* **PROBLEM REQUIREMENTS**:
Pictures do not belong in the copy; print every entry exactly as it stands.

* **TASK MATERIAL**:

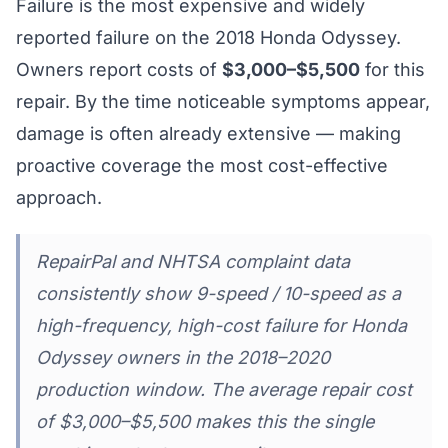
Failure is the most expensive and widely
reported failure on the 2018 Honda Odyssey.
Owners report costs of
$3,000–$5,500
for this
repair. By the time noticeable symptoms appear,
damage is often already extensive — making
proactive coverage the most cost-effective
approach.
RepairPal and NHTSA complaint data
consistently show 9-speed / 10-speed as a
high-frequency, high-cost failure for Honda
Odyssey owners in the 2018–2020
production window. The average repair cost
of $3,000–$5,500 makes this the single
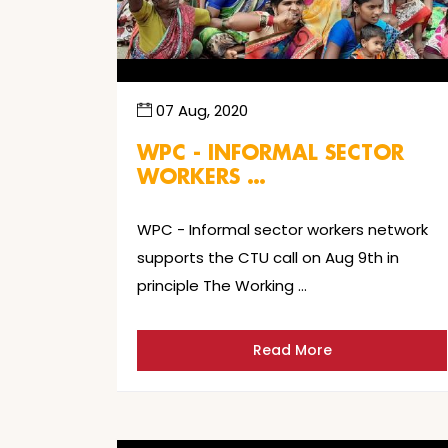
07 Aug, 2020
WPC - INFORMAL SECTOR
WORKERS …
WPC - Informal sector workers network
supports the CTU call on Aug 9th in
principle The Working …
Read More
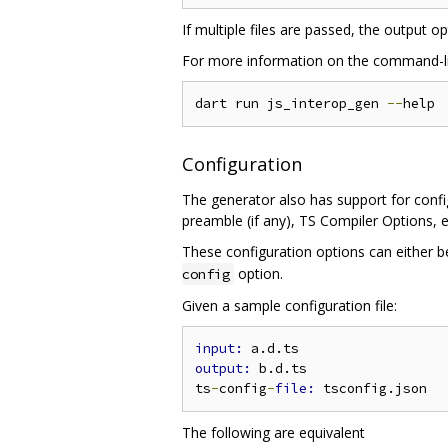
If multiple files are passed, the output o
For more information on the command-lin
dart run js_interop_gen 
--
Configuration
The generator also has support for config
preamble (if any), TS Compiler Options, e
These configuration options can either b
option.
config
Given a sample configuration file:
input: 
output: 
b.d.ts

ts
-
config
-
file: 
The following are equivalent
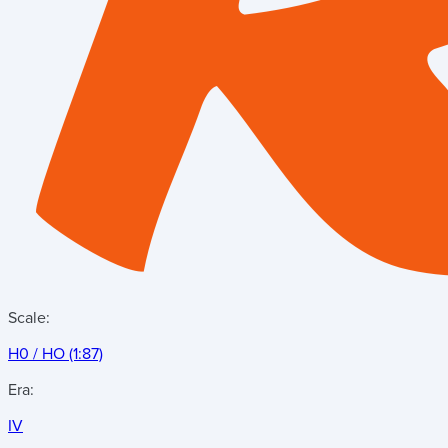
Scale:
H0 / HO (1:87)
Era:
IV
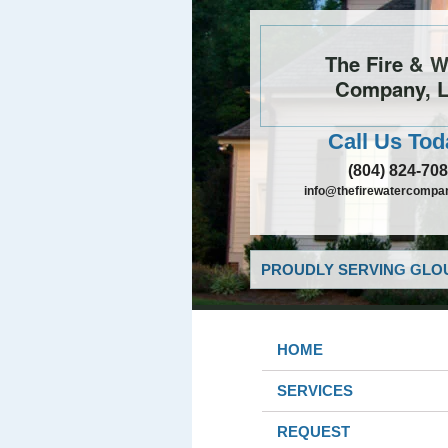
The Fire & W
Company, 
Call Us Tod
(804) 824-70
info@thefirewatercompa
PROUDLY SERVING GLOU
HOME
SERVICES
REQUEST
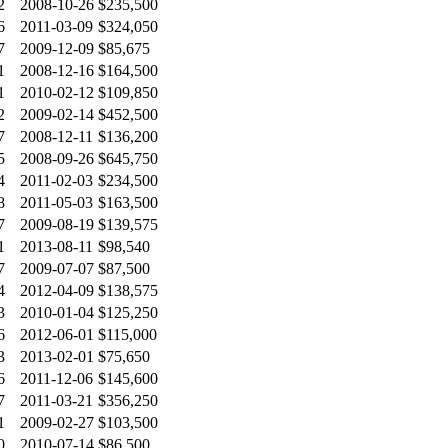
2
2008-10-26
$235,500
6
2011-03-09
$324,050
7
2009-12-09
$85,675
1
2008-12-16
$164,500
1
2010-02-12
$109,850
2
2009-02-14
$452,500
7
2008-12-11
$136,200
5
2008-09-26
$645,750
4
2011-02-03
$234,500
8
2011-05-03
$163,500
7
2009-08-19
$139,575
1
2013-08-11
$98,540
7
2009-07-07
$87,500
4
2012-04-09
$138,575
3
2010-01-04
$125,250
6
2012-06-01
$115,000
3
2013-02-01
$75,650
6
2011-12-06
$145,600
7
2011-03-21
$356,250
1
2009-02-27
$103,500
0
2010-07-14
$86,500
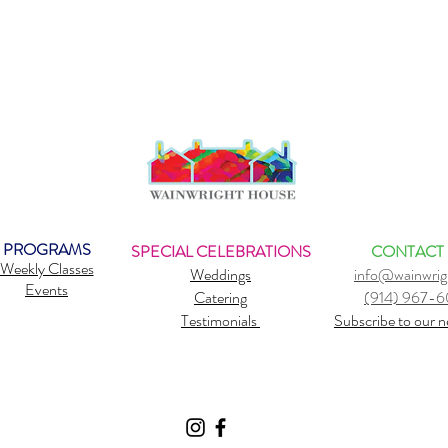
PROGRAMS
SPECIAL CELEBRATIONS
CONTACT
Weekly Classes
Weddings
info@wainwrig
Events
Catering
(914) 967-
Testimonials
Subscribe to our n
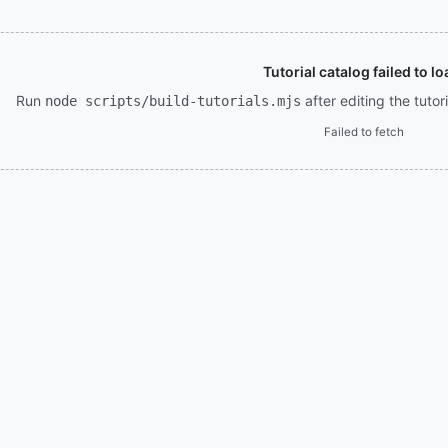
Tutorial catalog failed to lo
Run
after editing the tuto
node scripts/build-tutorials.mjs
Failed to fetch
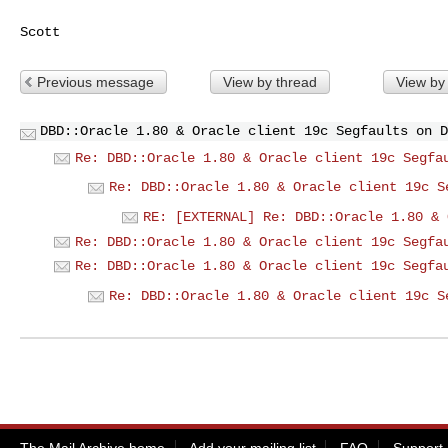
Previous message
View by thread
View by
DBD::Oracle 1.80 & Oracle client 19c Segfaults on D
Re: DBD::Oracle 1.80 & Oracle client 19c Segfa
Re: DBD::Oracle 1.80 & Oracle client 19c S
RE: [EXTERNAL] Re: DBD::Oracle 1.80 & 
Re: DBD::Oracle 1.80 & Oracle client 19c Segfa
Re: DBD::Oracle 1.80 & Oracle client 19c Segfa
Re: DBD::Oracle 1.80 & Oracle client 19c S
The Mail Archive home
Add your mailing list
FAQ
Support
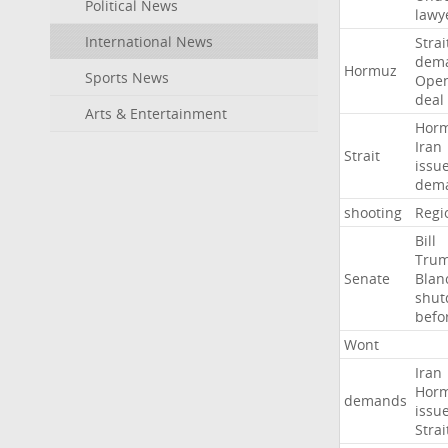
Political News
lawy
International News
Strai
dem
Hormuz
Sports News
Ope
deal
Arts & Entertainment
Hor
Iran
Strait
issu
dem
shooting
Regi
Bill
Tru
Senate
Blan
shu
befo
Wont
Iran
Hor
demands
issu
Strai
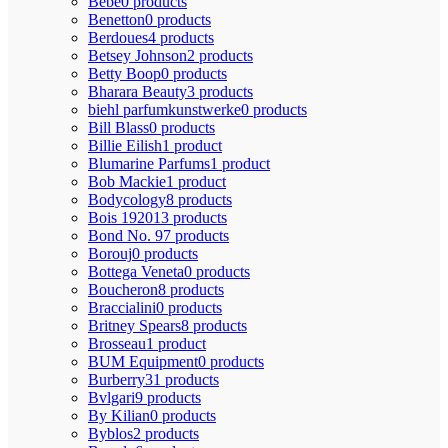
Bebe
0 products
Benetton
0 products
Berdoues
4 products
Betsey Johnson
2 products
Betty Boop
0 products
Bharara Beauty
3 products
biehl parfumkunstwerke
0 products
Bill Blass
0 products
Billie Eilish
1 product
Blumarine Parfums
1 product
Bob Mackie
1 product
Bodycology
8 products
Bois 1920
13 products
Bond No. 9
7 products
Borouj
0 products
Bottega Veneta
0 products
Boucheron
8 products
Braccialini
0 products
Britney Spears
8 products
Brosseau
1 product
BUM Equipment
0 products
Burberry
31 products
Bvlgari
9 products
By Kilian
0 products
Byblos
2 products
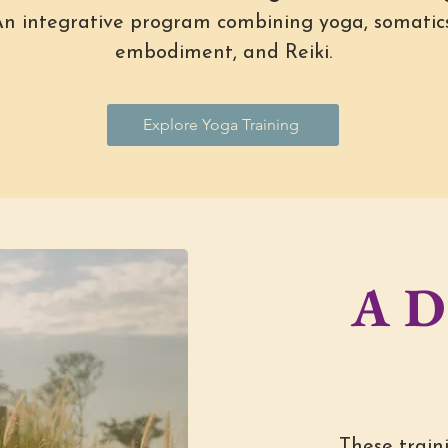
n integrative program combining yoga, somatics
embodiment, and Reiki.
Explore Yoga Training
A D
These traini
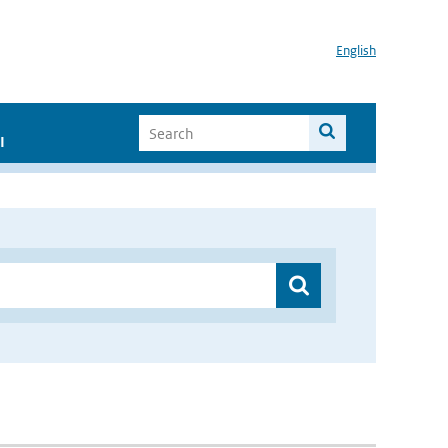
English
I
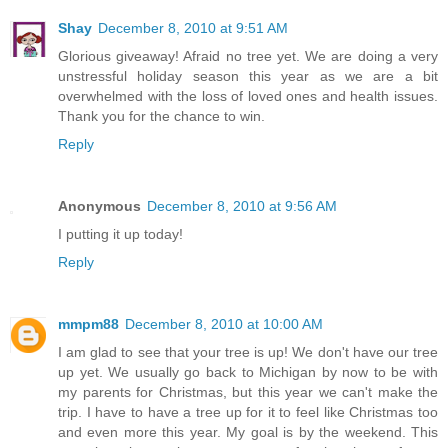
Shay
December 8, 2010 at 9:51 AM
Glorious giveaway! Afraid no tree yet. We are doing a very
unstressful holiday season this year as we are a bit
overwhelmed with the loss of loved ones and health issues.
Thank you for the chance to win.
Reply
Anonymous
December 8, 2010 at 9:56 AM
I putting it up today!
Reply
mmpm88
December 8, 2010 at 10:00 AM
I am glad to see that your tree is up! We don't have our tree
up yet. We usually go back to Michigan by now to be with
my parents for Christmas, but this year we can't make the
trip. I have to have a tree up for it to feel like Christmas too
and even more this year. My goal is by the weekend. This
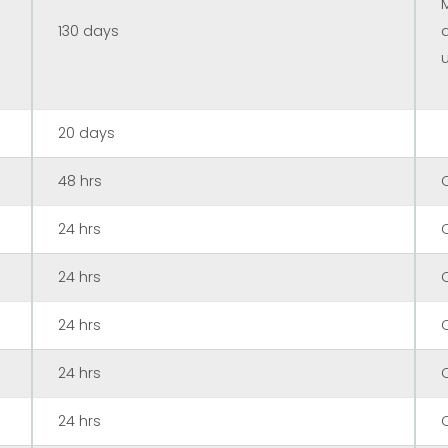
130 days
20 days
48 hrs
24 hrs
24 hrs
24 hrs
24 hrs
24 hrs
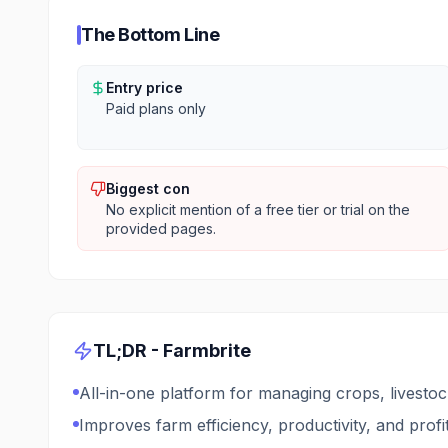
The Bottom Line
Entry price
Paid plans only
Biggest con
No explicit mention of a free tier or trial on the
provided pages.
TL;DR -
Farmbrite
All-in-one platform for managing crops, livestoc
Improves farm efficiency, productivity, and profit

* **TASK RESPONSE**:
Failure is the most expensive and widely
reported failure on the 2018 Honda Odyssey.
Owners report costs of
$3,000–$5,500
for this
repair. By the time noticeable symptoms appear,
damage is often already extensive — making
proactive coverage the most cost-effective
approach.
RepairPal and NHTSA complaint data
consistently show 9-speed / 10-speed as a
high-frequency, high-cost failure for Honda
Odyssey owners in the 2018–2020
production window. The average repair cost
of $3,000–$5,500 makes this the single
07 Aug, 2020
WPC - INFORMAL SECTOR
WORKERS …
WPC - Informal sector workers network
supports the CTU call on Aug 9th in
principle The Working …
Read More
If multiple files are passed, the output o
For more information on the command-lin
dart run js_interop_gen 
--
Configuration
The generator also has support for config
preamble (if any), TS Compiler Options, e
These configuration options can either b
option.
config
Given a sample configuration file:
input: 
output: 
b.d.ts

ts
-
config
-
file: 
The following are equivalent
Scale:
H0 / HO (1:87)
Era:
IV
The Fire & W
Company, 
Call Us Tod
(804) 824-70
info@thefirewatercompa
PROUDLY SERVING GLOU
HOME
SERVICES
REQUEST
2
2008-10-26
$235,500
6
2011-03-09
$324,050
7
2009-12-09
$85,675
1
2008-12-16
$164,500
1
2010-02-12
$109,850
2
2009-02-14
$452,500
7
2008-12-11
$136,200
5
2008-09-26
$645,750
4
2011-02-03
$234,500
8
2011-05-03
$163,500
7
2009-08-19
$139,575
1
2013-08-11
$98,540
7
2009-07-07
$87,500
4
2012-04-09
$138,575
3
2010-01-04
$125,250
6
2012-06-01
$115,000
3
2013-02-01
$75,650
6
2011-12-06
$145,600
7
2011-03-21
$356,250
1
2009-02-27
$103,500
0
2010-07-14
$86,500
PROGRAMS
SPECIAL CELEBRATIONS
CONTACT
Weekly Classes
Weddings
info@wainwrig
Events
Catering
(914) 967-
Testimonials
Subscribe to our n
Tutorial catalog failed to lo
Run
after editing the tuto
node scripts/build-tutorials.mjs
Failed to fetch
Previous message
View by thread
View by
DBD::Oracle 1.80 & Oracle client 19c Segfaults on D
Re: DBD::Oracle 1.80 & Oracle client 19c Segfa
Re: DBD::Oracle 1.80 & Oracle client 19c S
RE: [EXTERNAL] Re: DBD::Oracle 1.80 & 
Re: DBD::Oracle 1.80 & Oracle client 19c Segfa
Re: DBD::Oracle 1.80 & Oracle client 19c Segfa
Re: DBD::Oracle 1.80 & Oracle client 19c S
The Mail Archive home
Add your mailing list
FAQ
Support
Political News
lawy
International News
Strai
dem
Hormuz
Sports News
Ope
deal
Arts & Entertainment
Hor
Iran
Strait
issu
dem
shooting
Regi
Bill
Tru
Senate
Blan
shu
befo
Wont
Iran
Hor
demands
issu
Strai
Bebe
0 products
Benetton
0 products
Berdoues
4 products
Betsey Johnson
2 products
Betty Boop
0 products
Bharara Beauty
3 products
biehl parfumkunstwerke
0 products
Bill Blass
0 products
Billie Eilish
1 product
Blumarine Parfums
1 product
Bob Mackie
1 product
Bodycology
8 products
Bois 1920
13 products
Bond No. 9
7 products
Borouj
0 products
Bottega Veneta
0 products
Boucheron
8 products
Braccialini
0 products
Britney Spears
8 products
Brosseau
1 product
BUM Equipment
0 products
Burberry
31 products
Bvlgari
9 products
By Kilian
0 products
Byblos
2 products
n integrative program combining yoga, somatics
embodiment, and Reiki.
Explore Yoga Training
A D
These traini
English
I
Shay
December 8, 2010 at 9:51 AM
Glorious giveaway! Afraid no tree yet. We are doing a very
unstressful holiday season this year as we are a bit
overwhelmed with the loss of loved ones and health issues.
Thank you for the chance to win.
Reply
Anonymous
December 8, 2010 at 9:56 AM
I putting it up today!
Reply
mmpm88
December 8, 2010 at 10:00 AM
I am glad to see that your tree is up! We don't have our tree
up yet. We usually go back to Michigan by now to be with
my parents for Christmas, but this year we can't make the
trip. I have to have a tree up for it to feel like Christmas too
and even more this year. My goal is by the weekend. This
130 days
20 days
48 hrs
24 hrs
24 hrs
24 hrs
24 hrs
24 hrs
The Bottom Line
Entry price
Paid plans only
Biggest con
No explicit mention of a free tier or trial on the
provided pages.
TL;DR -
Farmbrite
All-in-one platform for managing crops, livestoc
Improves farm efficiency, productivity, and profit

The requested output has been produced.